14 APRIL 1888, Page 24

Vaccination Vindicated. By C. MacVail, M.D. (Cassell and Co.)— Originally

a reply to Dr. Wallace's " Small-Pox Statistics and Vaccination," the work has been expanded into a review of the anti-vaccination literature of the day. As Dr. MacVail says, "there is no vaccination question amongst medical men now ;" the law has settled that ; the combat is kept up by the Anti- Vaccination Society, who do most of the pamphleteering now. The contest has, therefore, degenerated as much as the anti-vaccinators would have us believe the disease itself has. The Sheffield out- break, we should think, points to an opposite conclusion.

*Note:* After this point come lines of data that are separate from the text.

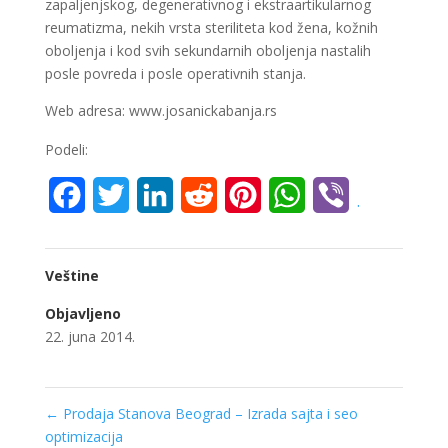
zapaljenjskog, degenerativnog i ekstraartikularnog
reumatizma, nekih vrsta steriliteta kod žena, kožnih
oboljenja i kod svih sekundarnih oboljenja nastalih
posle povreda i posle operativnih stanja.
Web adresa: www.josanickabanja.rs
Podeli:
Facebook
Twitter
LinkedIn
Reddit
Pinterest
WhatsApp
Viber
.
Veštine
Objavljeno
22. juna 2014.
←
Prodaja Stanova Beograd – Izrada sajta i seo
optimizacija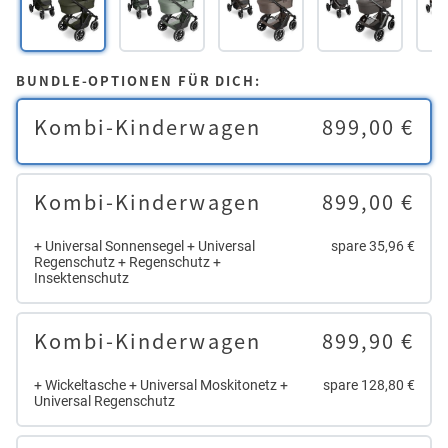
BUNDLE-OPTIONEN FÜR DICH:
Kombi-Kinderwagen
899,00 €
Kombi-Kinderwagen
899,00 €
+ Universal Sonnensegel + Universal
spare 35,96 €
Regenschutz + Regenschutz +
Insektenschutz
Kombi-Kinderwagen
899,90 €
+ Wickeltasche + Universal Moskitonetz +
spare 128,80 €
Universal Regenschutz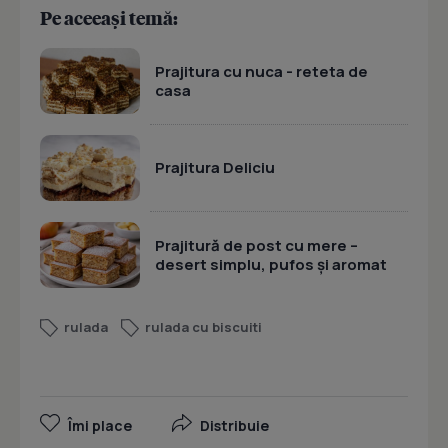
Pe aceeași temă:
Prajitura cu nuca - reteta de
casa
Prajitura Deliciu
Prajitură de post cu mere –
desert simplu, pufos și aromat
rulada
rulada cu biscuiti
Îmi place
Distribuie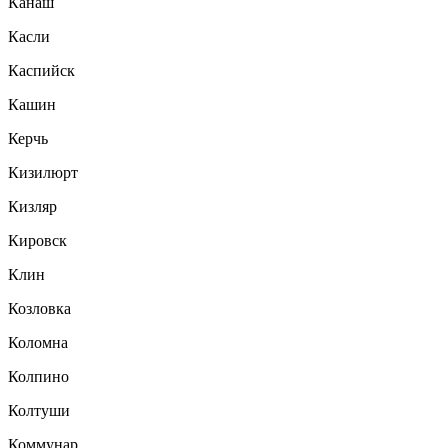
Канаш
Касли
Каспийск
Кашин
Керчь
Кизилюрт
Кизляр
Кировск
Клин
Козловка
Коломна
Колпино
Колтуши
Коммунар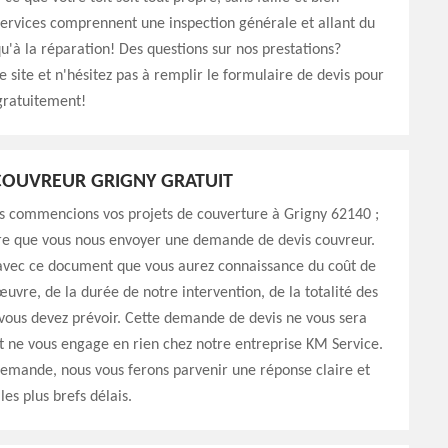
ervices comprennent une inspection générale et allant du
u'à la réparation! Des questions sur nos prestations?
e site et n'hésitez pas à remplir le formulaire de devis pour
gratuitement!
COUVREUR GRIGNY GRATUIT
s commencions vos projets de couverture à Grigny 62140 ;
ire que vous nous envoyer une demande de devis couvreur.
 avec ce document que vous aurez connaissance du coût de
uvre, de la durée de notre intervention, de la totalité des
vous devez prévoir. Cette demande de devis ne vous sera
t ne vous engage en rien chez notre entreprise KM Service.
demande, nous vous ferons parvenir une réponse claire et
les plus brefs délais.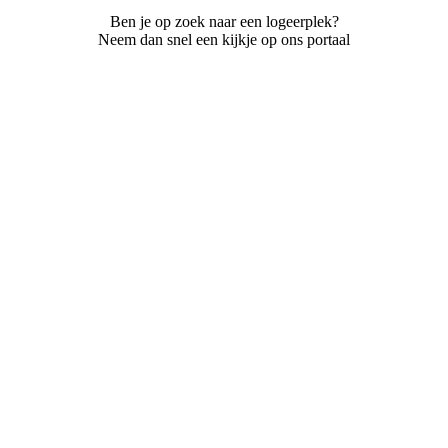
Ben je op zoek naar een logeerplek?
Neem dan snel een kijkje op ons portaal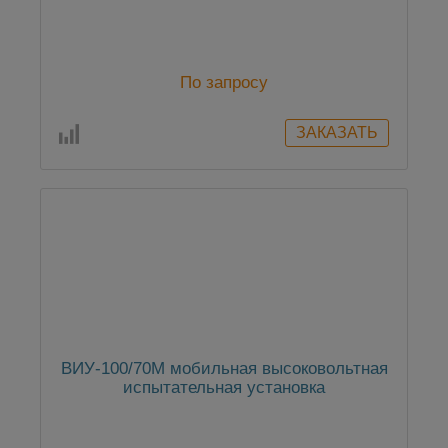
По запросу
ВИУ-100/70М мобильная высоковольтная
испытательная установка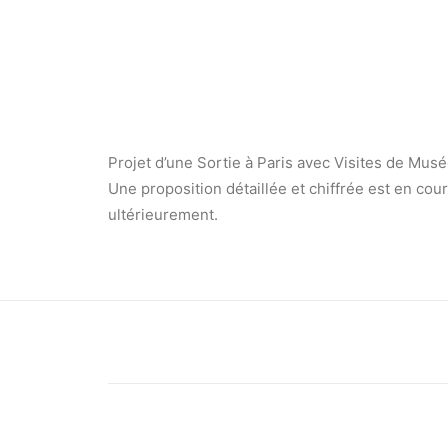
Projet d’une Sortie à Paris avec Visites de Mus
Une proposition détaillée et chiffrée est en co
ultérieurement.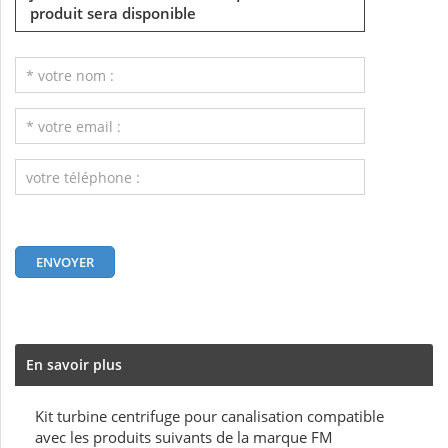
produit sera disponible
En savoir plus
Kit turbine centrifuge pour canalisation compatible
avec les produits suivants de la marque FM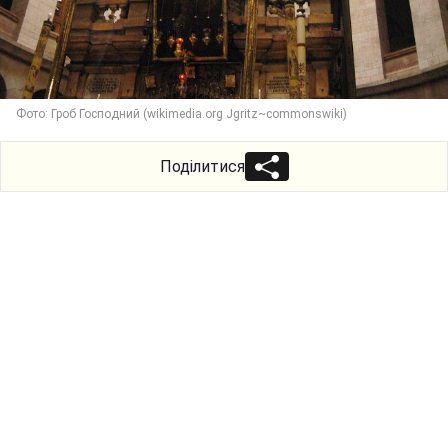
Фото: Гроб Господний (wikimedia.org Jgritz~commonswiki)
Поділитися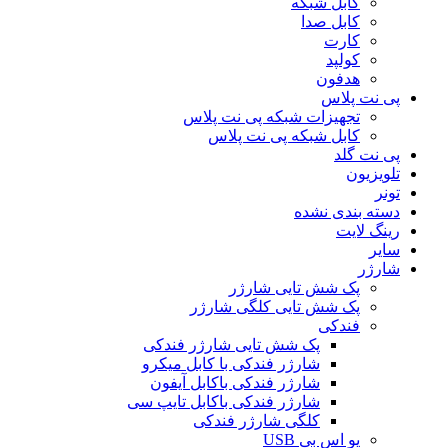
کابل شبکه
کابل صدا
کارت
کولپد
هدفون
پی نت پلاس
تجهیزات شبکه پی نت پلاس
کابل شبکه پی نت پلاس
پی نت گلد
تلویزیون
تونر
دسته بندی نشده
رینگ لایت
سایر
شارژر
پک شش تایی شارژر
پک شش تایی کلگی شارژر
فندکی
پک شش تایی شارژر فندکی
شارژر فندکی با کابل میکرو
شارژر فندکی باکابل آیفون
شارژر فندکی باکابل تایپ سی
کلگی شارژر فندکی
یو اس بی USB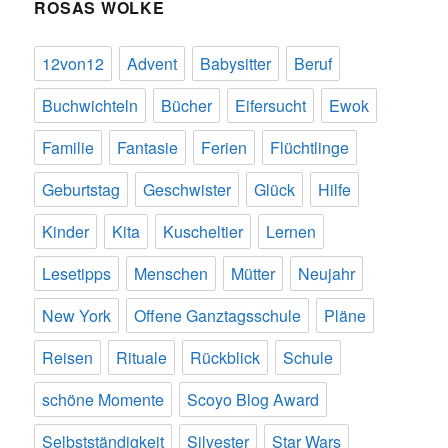
ROSAS WOLKE
12von12
Advent
Babysitter
Beruf
Buchwichteln
Bücher
Eifersucht
Ewok
Familie
Fantasie
Ferien
Flüchtlinge
Geburtstag
Geschwister
Glück
Hilfe
Kinder
Kita
Kuscheltier
Lernen
Lesetipps
Menschen
Mütter
Neujahr
New York
Offene Ganztagsschule
Pläne
Reisen
Rituale
Rückblick
Schule
schöne Momente
Scoyo Blog Award
Selbstständigkeit
Silvester
Star Wars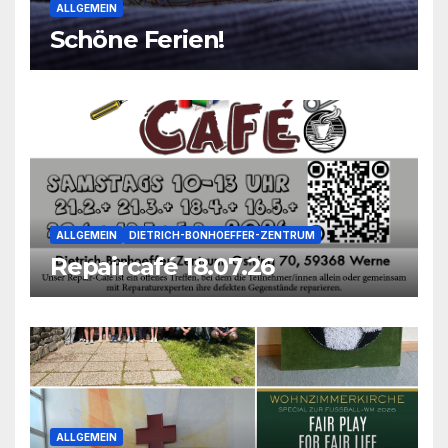
ALLGEMEIN
Schöne Ferien!
ALLGEMEIN
DIETRICH-BONHOEFFER-ZENTRUM
Repaircafé 18.07.26
ALLGEMEIN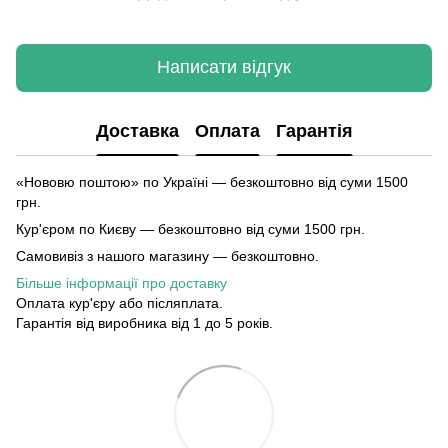
Написати відгук
Доставка
Оплата
Гарантія
«Нововю поштою» по Україні — безкоштовно від суми 1500
грн.
Кур'єром по Києву — безкоштовно від суми 1500 грн.
Самовивіз з нашого магазину — безкоштовно.
Більше інформації про доставку
Оплата кур'єру або післяплата.
Гарантія від виробника від 1 до 5 років.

The writer deals with the subject in all its bearings with a self-control and fairness which are all the more pleasing from the sad want of them generally shown. We cannot blame him when he waxes indignant over the extraordinary discrepancies and blunders made so frequently in anti-vaccine pamphlets. The fame of the anti- vaccination partisans, as the most ingenious manipulators of statistics since the invention of the science, has spread beyond the arena of the battle. The stories related of the Indian magicians recall themselves to our memory. To draw comparisons would be odious, but on consideration, we should award the palm to the latter, their " juggling " being decidedly more finished, and still only partially unravelled. The unpleasant part of the whole business is, that any one in this enlightened period could be guilty of such truly childish distortion of facts and figures. The liberties taken with Government statistics are known to many, but the public will never take the trouble to disbelieve them, nor will they ever know the blinding extent to which they have been carried. If it were possible, we would gladly disbelieve some of the statements as to inaccuracies made by Dr. Mac Vail; but the original statistics themselves are an unanswerable witness. It is much to be regretted that the cause has fallen into the hands of the worthy descendants of the "cow-faced boy" party. Dr. MacVail has given his charts and statistics with great clearness and precision, and has two very good chapters on " Re- vaccination," and the "Alleged Evils of Vaccination." Vaccina- tion Vindicated is altogether a very fair and open survey of the question as it now stands.